Physicians who reject an AI-based recommendation of established care guidelines in order to provide more personalized medicine are at heightened risk of being sued for malpractice should the patient be harmed.
So are physicians who go along with AI when it recommends a nonstandard treatment and a bad patient outcome follows.
The authors of an analysis running in JAMA break out the scenarios that practitioners using AI would do well to consider before hypotheticals become actual cases.
Because tort law is inherently conservative, notes W. Nicholson Price II, JD, PhD, of the University of Michigan, and colleagues, “reliance on medical AI to deviate from the otherwise known standard of care will likely be a defense to liability well before physicians are held liable for rejecting AI recommendations.”
But physicians should watch for developments because the legal environment may change quickly, they add.
The authors offer several steps physicians should take now to cut their risk of legal exposure later, including:
1. Learn how to use and interpret AI algorithms in your practice. In the process, consider situations in which an available medical AI might be applied and how much confidence you might place in an algorithmic recommendation, Price and colleagues advise.
“This is a challenge, and evaluation tools are still very much under development,” they write.
At the same time, they point out, physicians can play a major role in shaping the discussion around liability and medical AI.
2. Encourage your professional organization(s) to take active steps to evaluate practice-specific algorithms. “Review by the FDA will provide some quality assurance, but societies will be well placed to provide additional guidelines to evaluate AI products at implementation and to evaluate AI recommendations for individual patients,” the authors write.
3. Push for high-level administrative efforts within your affiliated hospitals and health systems to guide AI deployments that align with clinical needs. “When external AI products are procured, physicians should advocate for safeguards to ensure that such products are rigorously vetted before procurement, just as with other novel medical devices,” Price and co-authors write.
4. Get your malpractice insurer to detail its coverage policies around the use of medical AI in practice.
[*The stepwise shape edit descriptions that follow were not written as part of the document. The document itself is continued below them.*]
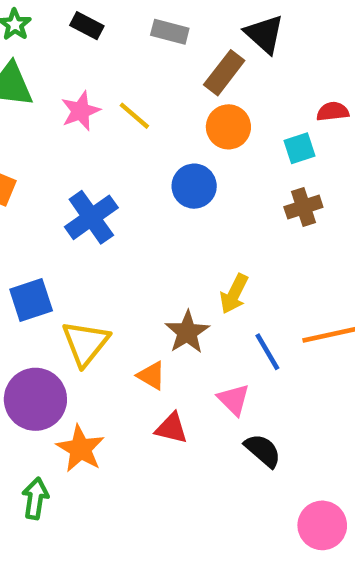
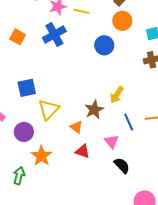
yellow line: (134, 116) -> (81, 11), turned -35
blue cross: (91, 217) -> (54, 34), moved
purple circle: (35, 399) -> (24, 132), size x0.7

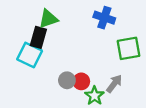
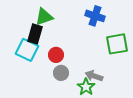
red circle: (81, 81) -> (56, 55), moved
gray arrow: (114, 84) -> (94, 76), moved, turned -108

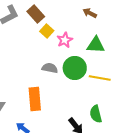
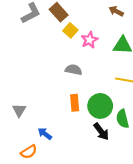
green circle: (75, 68) -> (100, 106), moved
orange rectangle: (35, 99) -> (75, 103), moved, size x0.7

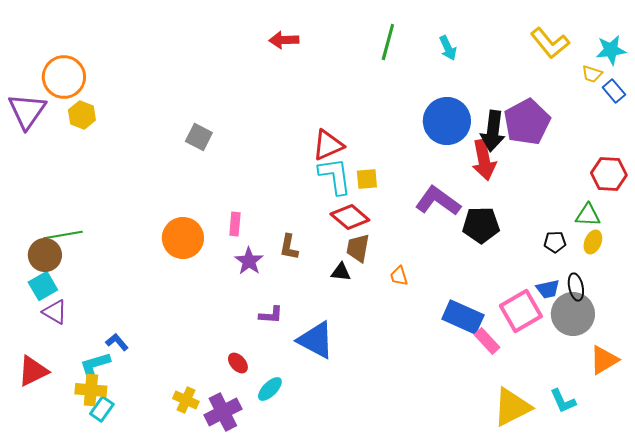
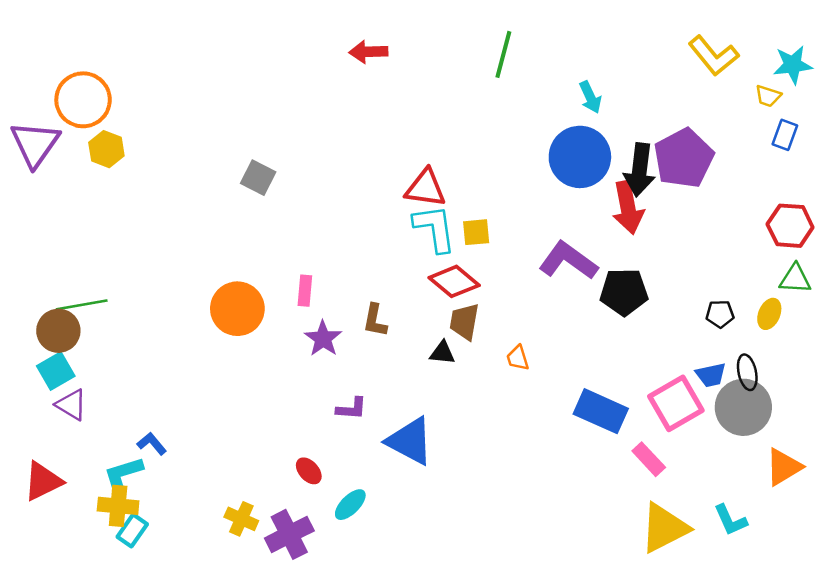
cyan arrow: (448, 48) -> (590, 97), moved
blue rectangle: (614, 91) -> (785, 135), moved, turned 60
red triangle: (328, 145) -> (426, 188), turned 32
green triangle: (588, 215) -> (795, 279), moved
pink rectangle: (487, 341) -> (649, 459), moved

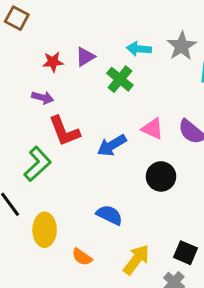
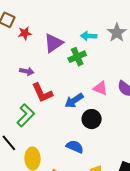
purple triangle: (85, 57) -> (54, 43), size x1.5
red star: (53, 62) -> (25, 33), moved
green cross: (120, 79) -> (77, 57), turned 30
black circle: (161, 176) -> (92, 119), moved

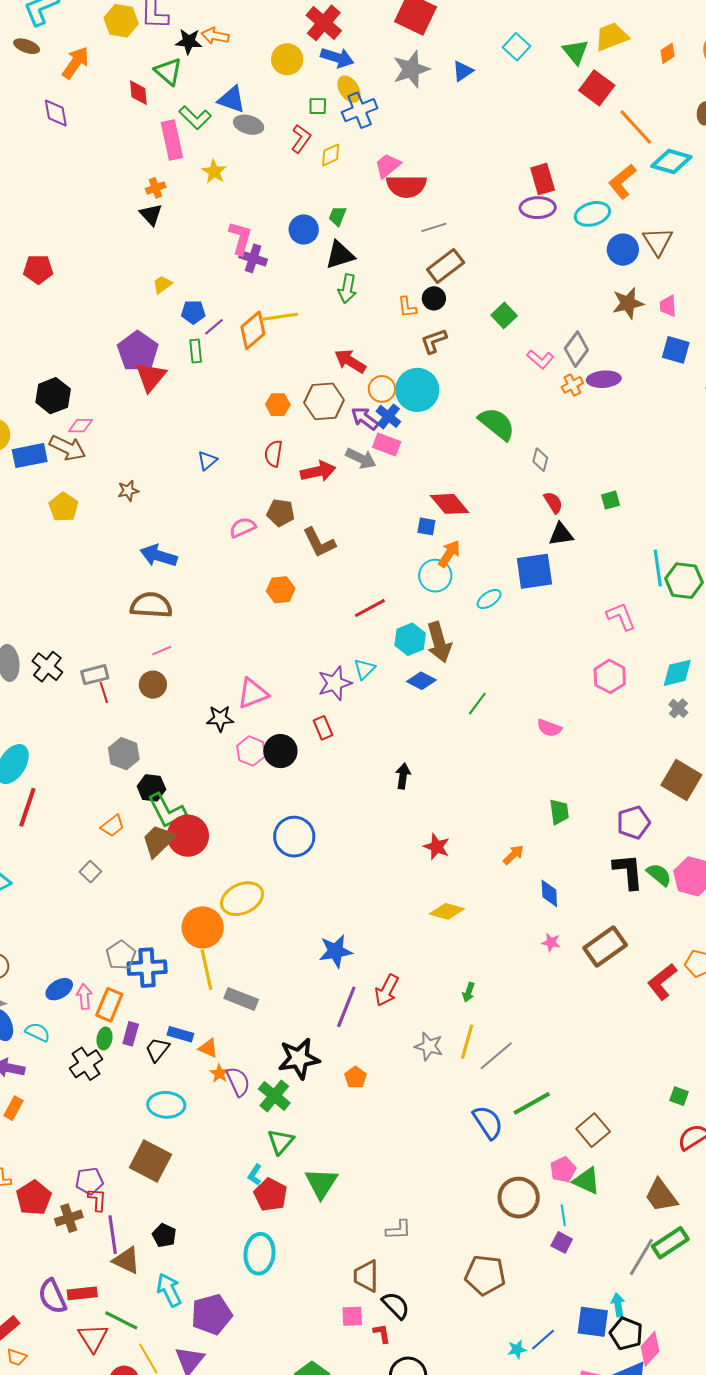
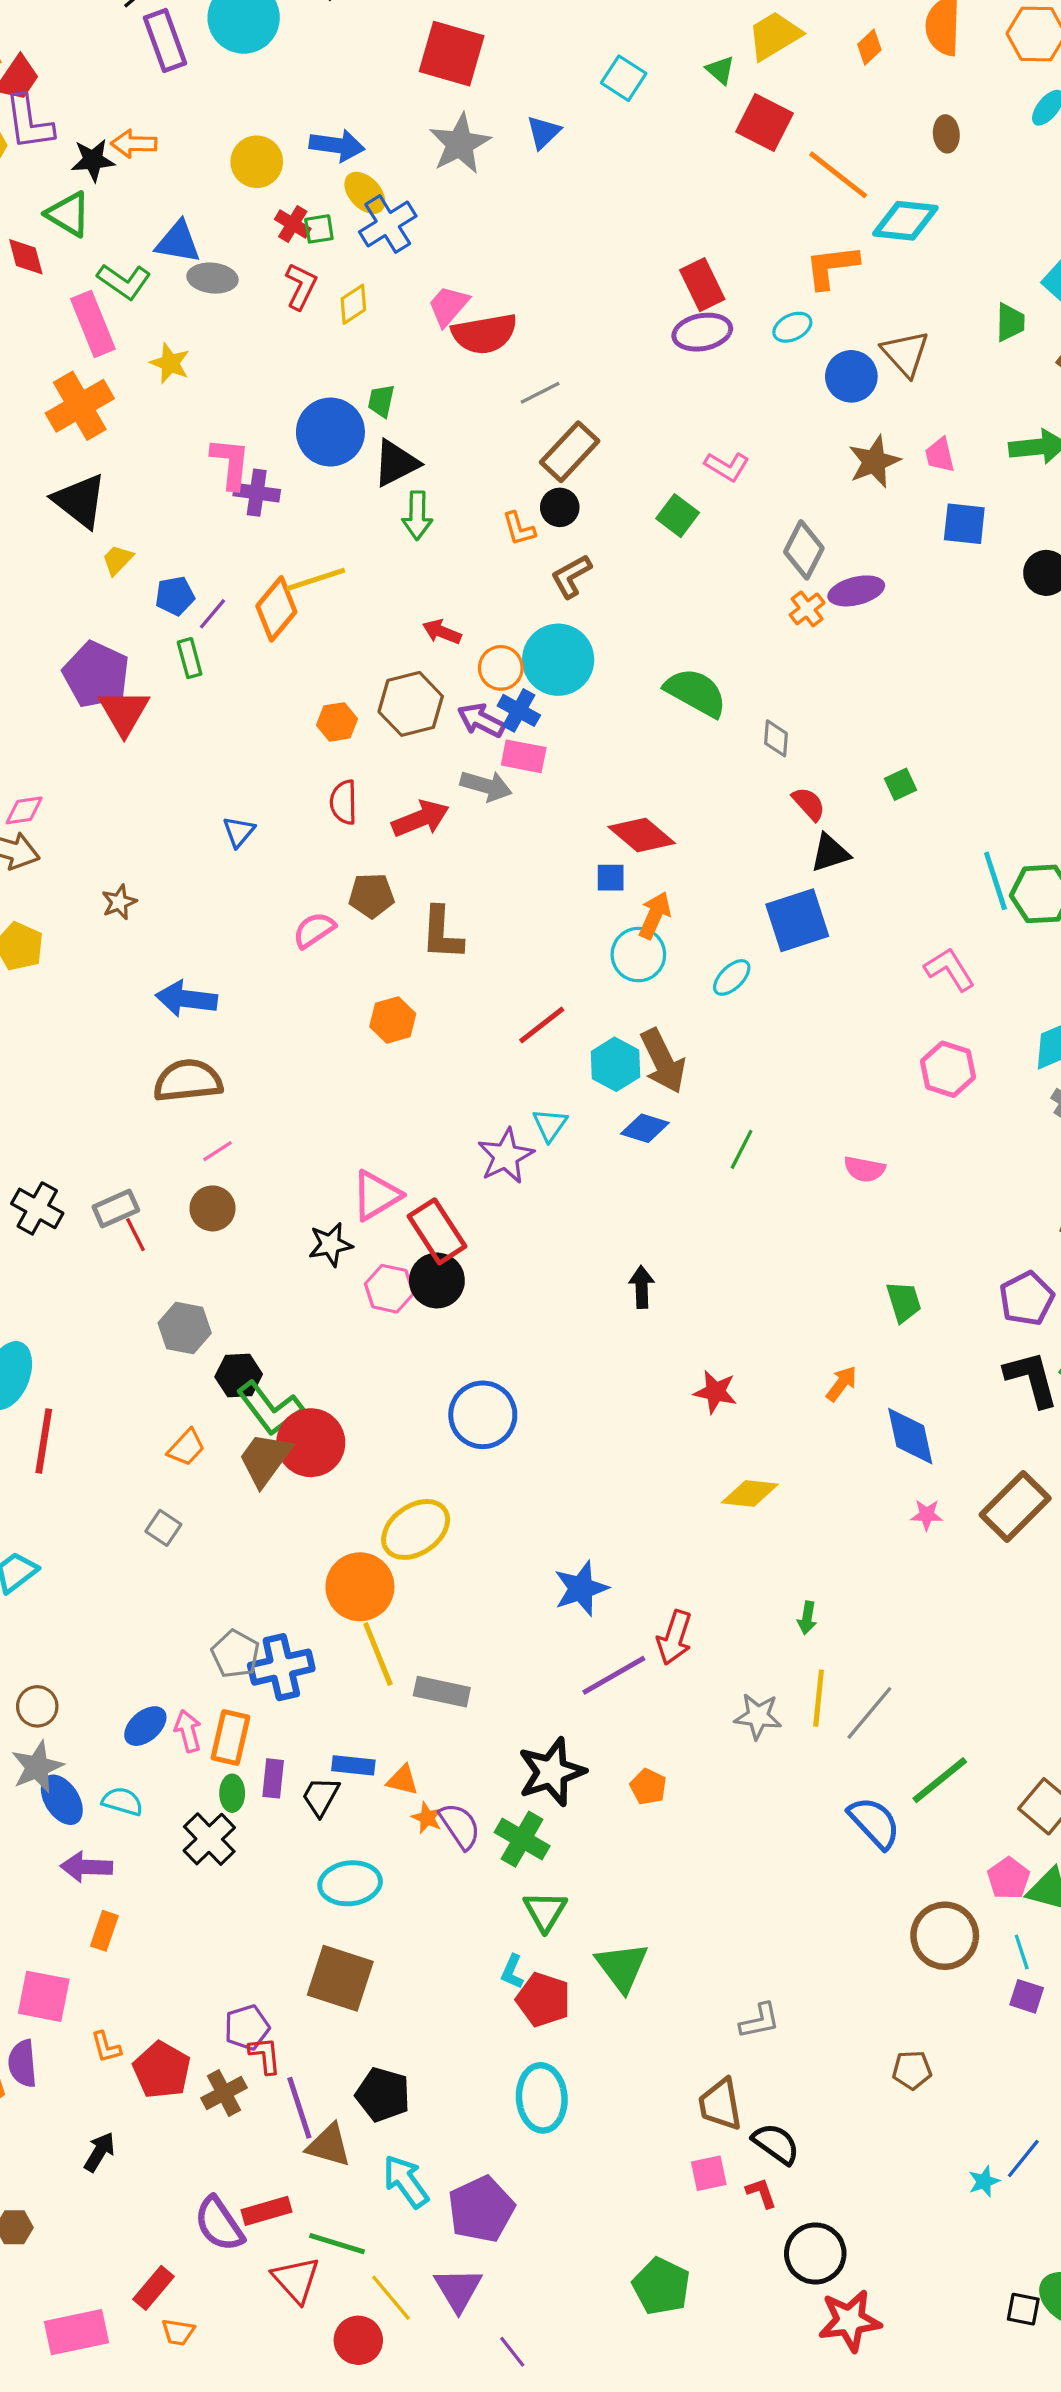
red cross: (324, 23) -> (293, 224), moved, size x0.6
green triangle: (576, 52) -> (720, 70), size x0.7
orange L-shape: (622, 181) -> (832, 267), turned 42
orange cross: (156, 188) -> (80, 406), size x2.0
cyan ellipse: (592, 214) -> (792, 327), size x0.7
black triangle: (151, 215) -> (80, 501), moved, size x1.5
blue circle: (304, 229) -> (330, 432), size x1.4
pink L-shape: (540, 359) -> (727, 466), moved
red arrow: (350, 361) -> (442, 632), size x0.7
brown L-shape: (319, 543) -> (442, 933), turned 39
red rectangle: (323, 728) -> (437, 1231), moved, size x1.6
blue diamond: (549, 893) -> (910, 1436), size x1.4
purple line: (346, 1007) -> (614, 1675), turned 48
black pentagon: (164, 1235) -> (383, 2095), size x1.4
brown pentagon: (485, 1275) -> (912, 2070), size x0.6

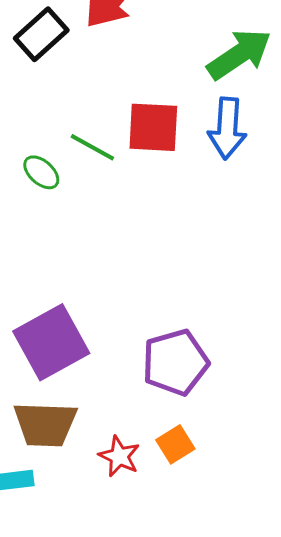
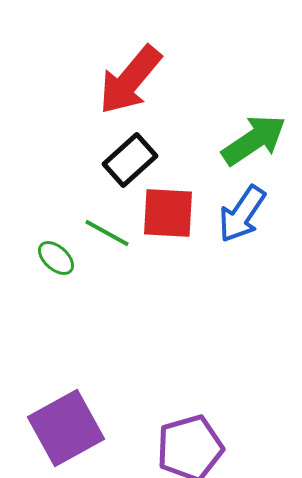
black rectangle: (41, 34) -> (130, 160), moved
blue arrow: (227, 128) -> (242, 214), turned 30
The authors ask: Is care that relies on AI recommendations covered the same as care without such recommendations, or does the insurer treat such practices differently? Are practices different for more opaque algorithms that provide little or no reasoning?
“Collectively, physicians and their hospital systems may be able to make demands for changes in terms of insurance coverage to better accommodate the needs of a future of AI-enabled medicine,” they write.
As AI enters medical practice, physicians “need to know how law will assign liability for injuries that arise from interaction between algorithms and practitioners,” Price et al. conclude. “These issues are likely to arise sooner rather than later.”